CPU times: user 57.7 s, sys: 5.28 s, total: 1min 2s
Wall time: 17.2 s

array([[-0.11293499, -0.44194113,  0.01140711, -1.42840088,  0.4762866 ],
       [-0.0854148 ,  0.25017095, -0.50090561, -0.6310341 ,  1.1444239 ],
       [-0.0881311 ,  0.5684028 ,  0.46720709, -1.51880184, -0.33367754],
       ...,
       [-0.03001158,  0.12153241, -0.56244333,  0.13445305,  1.02336402],
       [-0.19626069, -0.43141381, -0.1737855 , -2.31158473,  1.1256754 ],
       [ 0.10166457, -0.65108419,  0.70507894,  0.67257507, -1.49917859]])
vkhodygo commented 1 year ago

@beckernick Apologies for the delay, some other issues required my full attention.

I tried to run my original code, and (a slightly different version of) my dataset takes about 500 seconds per iteration. Your code with the rest of the parameters staying the same reduces this to something like 400. Note, however, that the number of estimators is lower here, and max_depth is limited to 16. Increasing n_estimators to the initial value of 128 results in roughly the same timings meaning no performance improvements whatsoever.

I strongly suspect employing dask here should improve the situation, but I have no prior experience running it on GPUs.

vkhodygo commented 1 year ago

@beckernick I left it running for a night, and the result is pretty disappointing.
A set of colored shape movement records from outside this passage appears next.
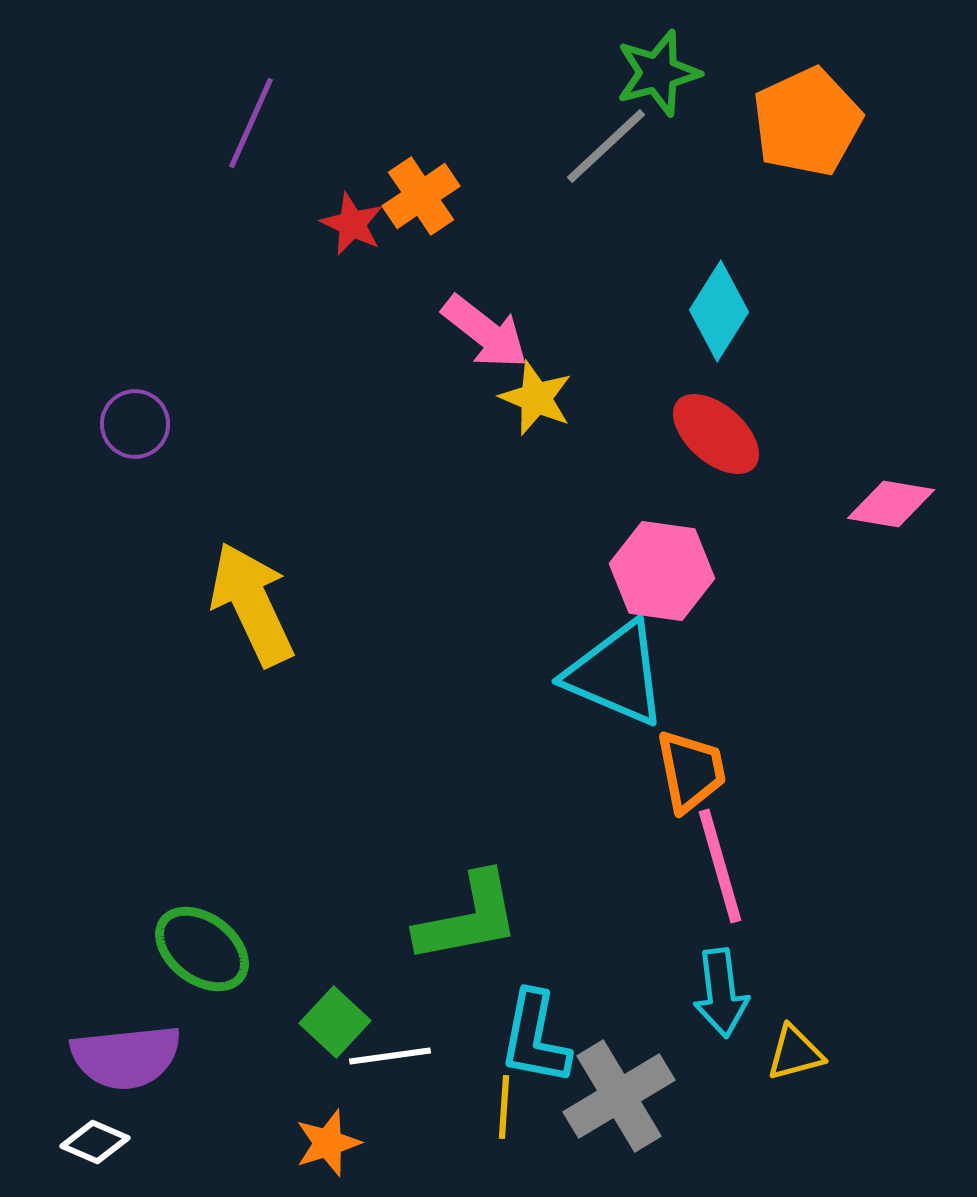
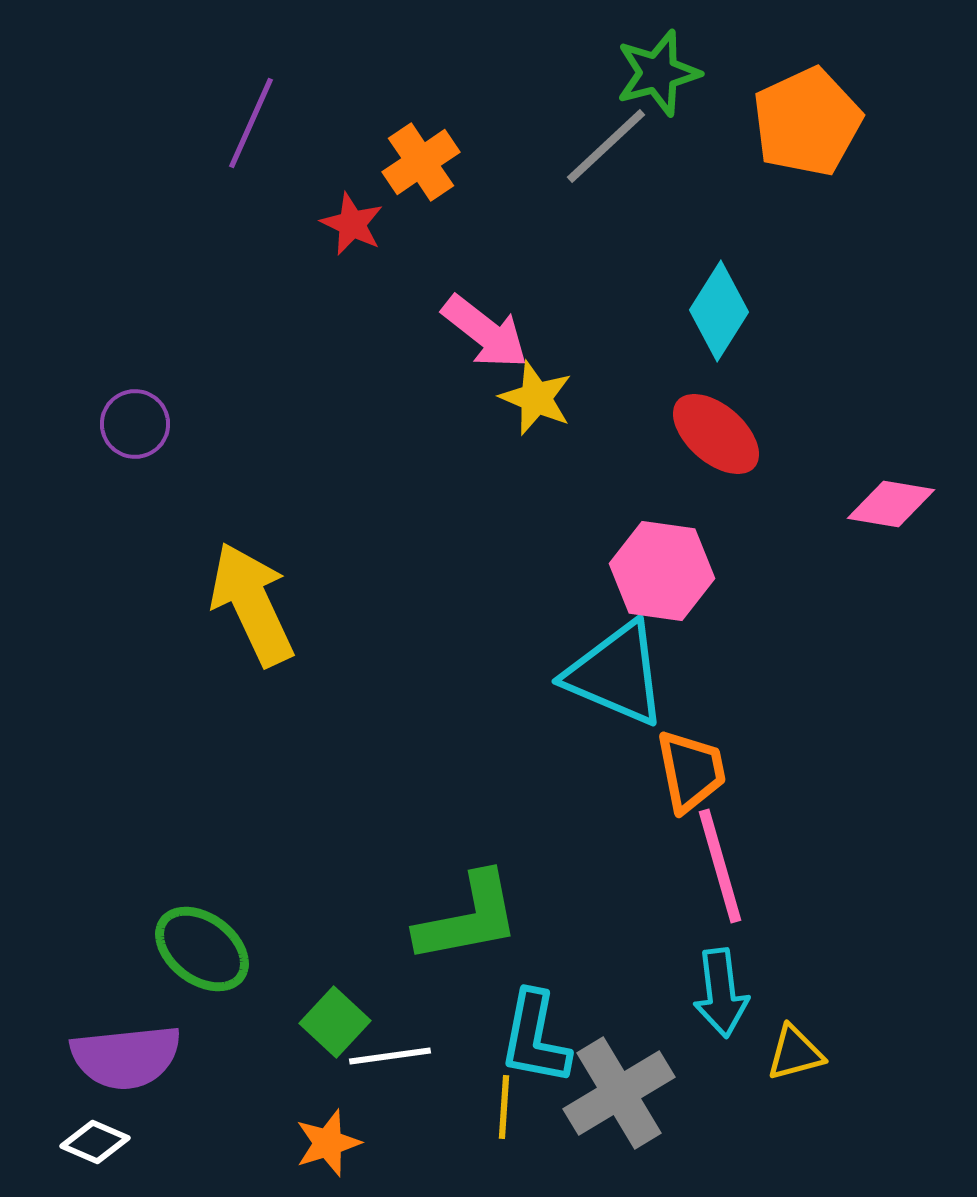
orange cross: moved 34 px up
gray cross: moved 3 px up
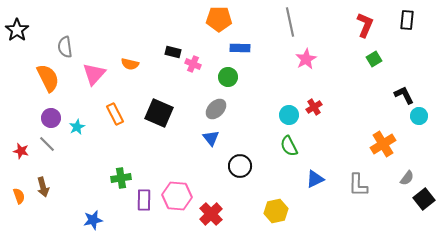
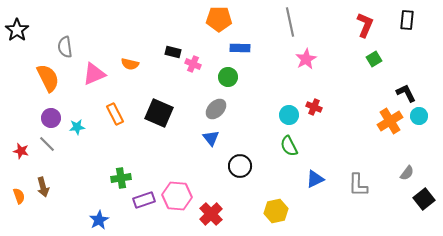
pink triangle at (94, 74): rotated 25 degrees clockwise
black L-shape at (404, 95): moved 2 px right, 2 px up
red cross at (314, 107): rotated 35 degrees counterclockwise
cyan star at (77, 127): rotated 21 degrees clockwise
orange cross at (383, 144): moved 7 px right, 23 px up
gray semicircle at (407, 178): moved 5 px up
purple rectangle at (144, 200): rotated 70 degrees clockwise
blue star at (93, 220): moved 6 px right; rotated 18 degrees counterclockwise
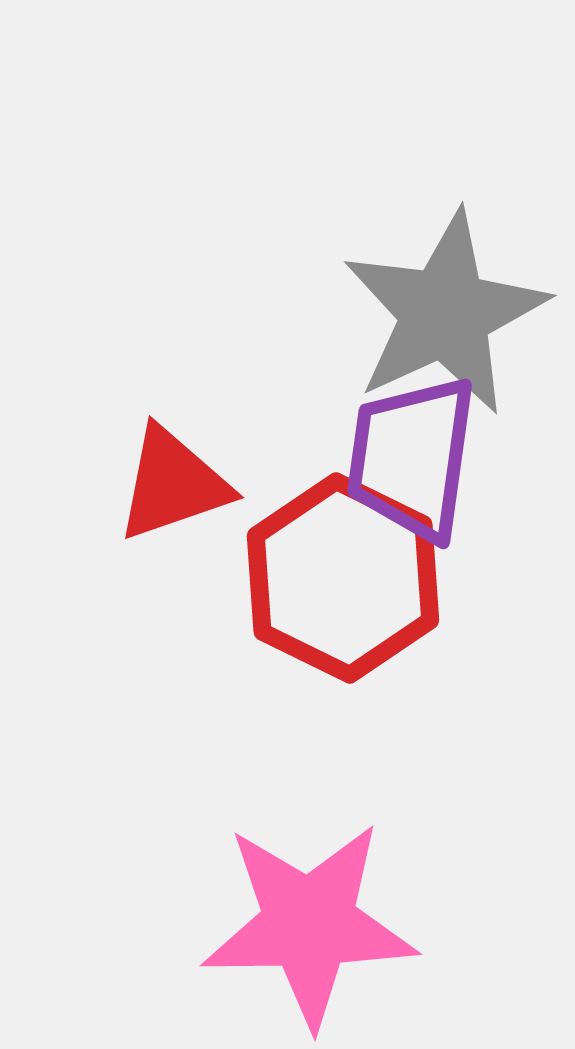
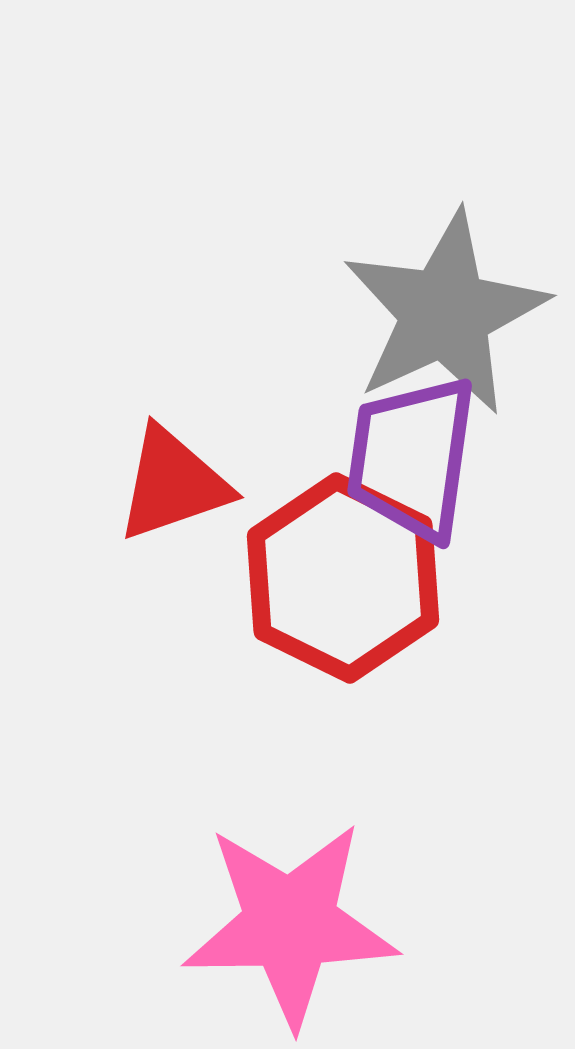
pink star: moved 19 px left
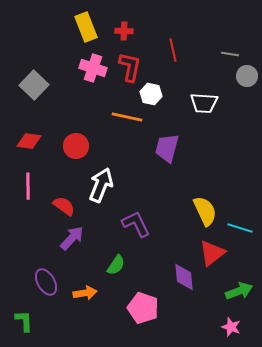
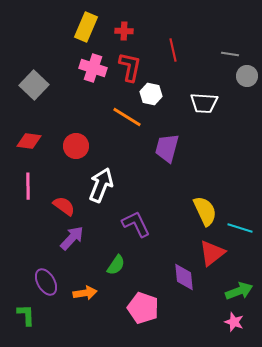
yellow rectangle: rotated 44 degrees clockwise
orange line: rotated 20 degrees clockwise
green L-shape: moved 2 px right, 6 px up
pink star: moved 3 px right, 5 px up
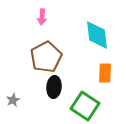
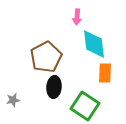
pink arrow: moved 35 px right
cyan diamond: moved 3 px left, 9 px down
gray star: rotated 16 degrees clockwise
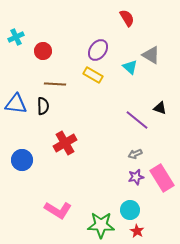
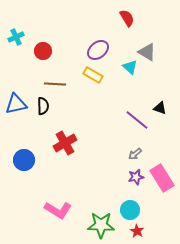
purple ellipse: rotated 15 degrees clockwise
gray triangle: moved 4 px left, 3 px up
blue triangle: rotated 20 degrees counterclockwise
gray arrow: rotated 16 degrees counterclockwise
blue circle: moved 2 px right
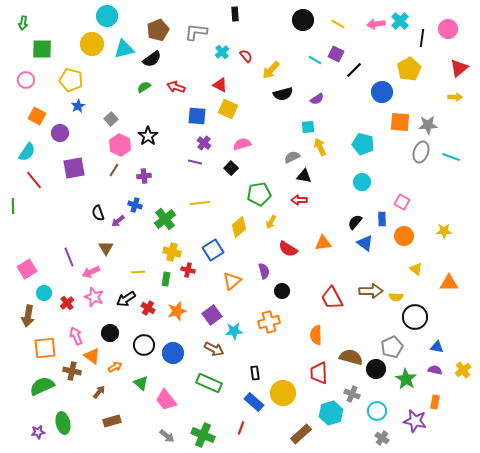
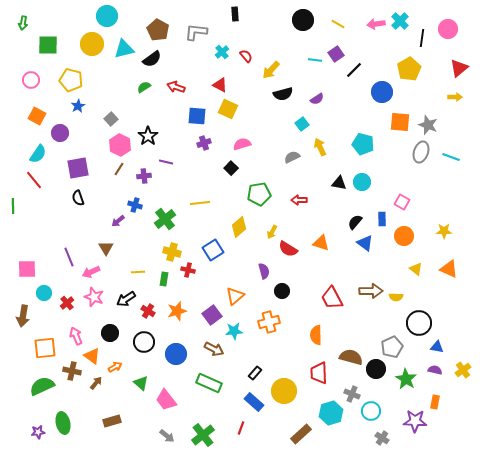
brown pentagon at (158, 30): rotated 20 degrees counterclockwise
green square at (42, 49): moved 6 px right, 4 px up
purple square at (336, 54): rotated 28 degrees clockwise
cyan line at (315, 60): rotated 24 degrees counterclockwise
pink circle at (26, 80): moved 5 px right
gray star at (428, 125): rotated 24 degrees clockwise
cyan square at (308, 127): moved 6 px left, 3 px up; rotated 32 degrees counterclockwise
purple cross at (204, 143): rotated 32 degrees clockwise
cyan semicircle at (27, 152): moved 11 px right, 2 px down
purple line at (195, 162): moved 29 px left
purple square at (74, 168): moved 4 px right
brown line at (114, 170): moved 5 px right, 1 px up
black triangle at (304, 176): moved 35 px right, 7 px down
black semicircle at (98, 213): moved 20 px left, 15 px up
yellow arrow at (271, 222): moved 1 px right, 10 px down
orange triangle at (323, 243): moved 2 px left; rotated 24 degrees clockwise
pink square at (27, 269): rotated 30 degrees clockwise
green rectangle at (166, 279): moved 2 px left
orange triangle at (232, 281): moved 3 px right, 15 px down
orange triangle at (449, 283): moved 14 px up; rotated 24 degrees clockwise
red cross at (148, 308): moved 3 px down
brown arrow at (28, 316): moved 5 px left
black circle at (415, 317): moved 4 px right, 6 px down
black circle at (144, 345): moved 3 px up
blue circle at (173, 353): moved 3 px right, 1 px down
black rectangle at (255, 373): rotated 48 degrees clockwise
brown arrow at (99, 392): moved 3 px left, 9 px up
yellow circle at (283, 393): moved 1 px right, 2 px up
cyan circle at (377, 411): moved 6 px left
purple star at (415, 421): rotated 10 degrees counterclockwise
green cross at (203, 435): rotated 30 degrees clockwise
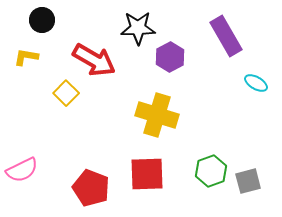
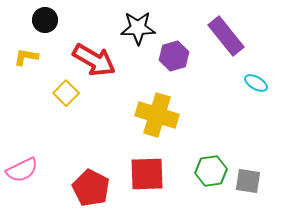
black circle: moved 3 px right
purple rectangle: rotated 9 degrees counterclockwise
purple hexagon: moved 4 px right, 1 px up; rotated 12 degrees clockwise
green hexagon: rotated 12 degrees clockwise
gray square: rotated 24 degrees clockwise
red pentagon: rotated 6 degrees clockwise
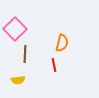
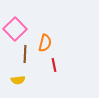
orange semicircle: moved 17 px left
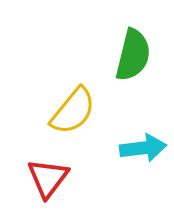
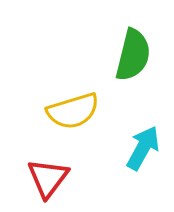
yellow semicircle: rotated 34 degrees clockwise
cyan arrow: rotated 54 degrees counterclockwise
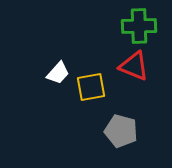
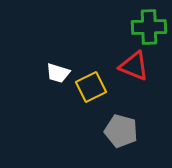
green cross: moved 10 px right, 1 px down
white trapezoid: rotated 65 degrees clockwise
yellow square: rotated 16 degrees counterclockwise
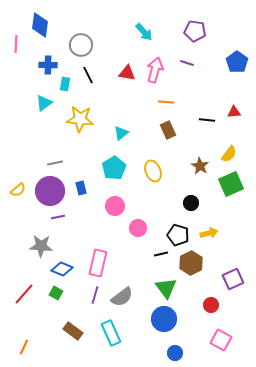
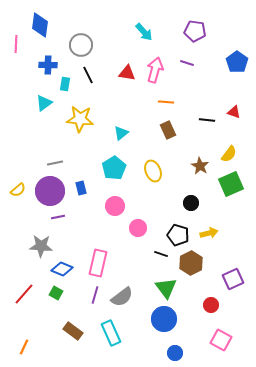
red triangle at (234, 112): rotated 24 degrees clockwise
black line at (161, 254): rotated 32 degrees clockwise
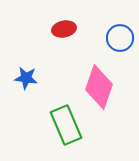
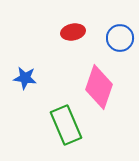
red ellipse: moved 9 px right, 3 px down
blue star: moved 1 px left
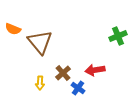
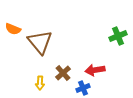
blue cross: moved 5 px right; rotated 32 degrees clockwise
Not only it fails to converge - the change just keeps jumping around - it also eats away all available VRAM (24GB) and terminates right after that. Does this look like a memory leak?

MessDeveloper commented 7 months ago

Hello, I've been running using an Intel i7 7700K / 32GB RAM / Linux Ubuntu for close to one day and still working on it. imputer = KNNImputer(n_neighbors=5) df_imputed = pd.DataFrame(imputer.fit_transform(df_final), columns=df_final.columns)

In a dataset like next: image

CPU benchmarks themselves are not bad, I mean that the computer is not a bad system (or at least I believe that...), I have a 12 GB RTX 4070 Ti GPU that I'd like to use for these topics. I'm wasting time and increasing electricity costs.